A ceramic drum form being thrown on the wheel
Full line of pink chrome-tin glaze test tiles
Glaze test

Pink chrome-tin glaze trial

Testing a possible pink at cone 6 by making a small chrome concentrate instead of trying to weigh a tiny addition directly.

Read the note
Glazed ceramic bodhran form before attaching a skin
Glazed and waiting for the nerve-wracking skin attachment.
Bisque-fired ceramic darbuka forms
Bisque darbukas, ready for a freehand oxide wash pattern.
Closed-end ceramic drum being worked on the wheel
The third type: thrown from 3 kg of clay and still being documented.

Glaze test

Pink chrome-tin glaze trial

A first glaze note: testing a possible pink at cone 6 by making a small chrome concentrate instead of trying to weigh a tiny addition directly.

Aim

The test was built around a pinkish chrome-tin direction, with tin oxide at 7% and chrome at roughly 0.15% in the finished glaze. The challenge was the chrome: the amount needed was too small to weigh comfortably, so a stronger concentrate made the test line easier to measure.

Base Glaze

Silica
30%
Whiting
20%
Ball clay
18%
Nepheline syenite
18%
Ferro Frit 3134
14%

Made as a 214 g dry batch with 180 ml of water. The measured specific gravity was 1.47, using a tared 10 ml syringe sample of the base glaze.

Chrome Concentrate

30 ml of base glaze was mixed with 0.72 g chrome oxide. That gives a small concentrate at roughly 2.4% chrome, which can then be added in measured volumes to the base glaze.

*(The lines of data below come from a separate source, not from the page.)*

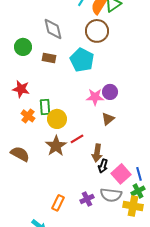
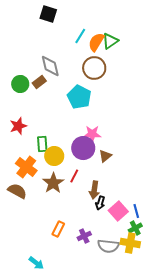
brown rectangle: (49, 58) -> (39, 82), moved, turned -48
red star: (21, 89) -> (18, 126), turned -30
purple circle: (110, 92) -> (83, 148), moved, size x1.5
orange cross: (28, 116) -> (26, 167), moved, size x1.5
red line: (77, 139) -> (74, 176), turned -32
gray semicircle: (111, 195) -> (108, 246), moved
orange rectangle: (58, 203) -> (58, 229), moved

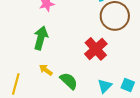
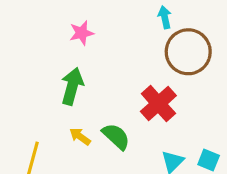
green semicircle: (69, 81) -> (116, 136), moved

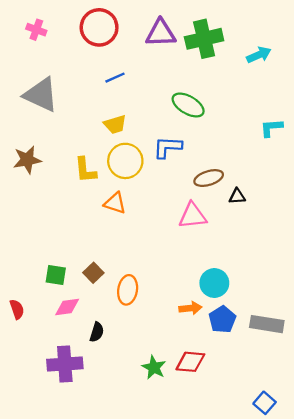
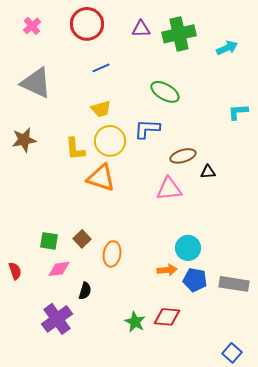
pink cross: (36, 30) -> (32, 26), turned 30
purple triangle: (161, 33) -> (141, 29), size x0.7
orange triangle: (115, 203) -> (101, 178), size x1.4
blue pentagon: (222, 320) -> (195, 280), turned -30
purple cross: (65, 364) -> (57, 319), turned -32

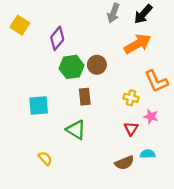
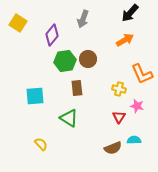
gray arrow: (113, 13) -> (83, 19), moved
orange arrow: (138, 44) -> (125, 40), size x0.7

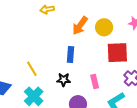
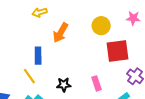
orange arrow: (80, 26) -> (61, 33), moved
blue rectangle: (71, 54) -> (38, 56), moved

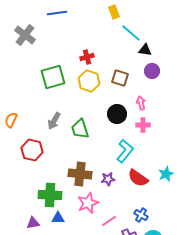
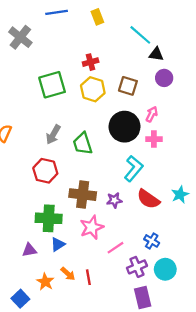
yellow rectangle: (114, 12) -> (97, 17), moved
pink arrow: (141, 103) -> (152, 114), turned 40
black circle: (117, 114) -> (125, 127), size x1.4
red hexagon: (32, 150) -> (45, 171), moved
blue triangle: (58, 218) -> (58, 244), turned -32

Each test cup started with 20 ml of base glaze, then water was added so every cup reached the same final volume.

Test Line

  • 0 ml
  • 0.42 ml
  • 0.63 ml
  • 0.83 ml
  • 1.05 ml
  • 1.25 ml
  • 2 ml
  • Pure concentrate
  • All tests mixed together
No chrome pink glaze trial tile showing the base blushing effect
No chrome: useful as a baseline for the blushing effect.
Full line of pink glaze trial test tiles
The full line, showing how the additions shift the surface.
Flat grid of pink glaze test samples
A flat grid made with 2 ml of each test glaze.

Application

Each tile had three dips: 6 seconds over the whole tile, 6 seconds over the top half, and 6 seconds on the top 5 mm, letting the glaze dry before each dip.

Firing

Fired to cone 6: 90°C/hr to 150°C, 130°C/hr to 650°C, 200°C/hr to 1080°C, then 130°C/hr to 1220°C with a 20 minute soak.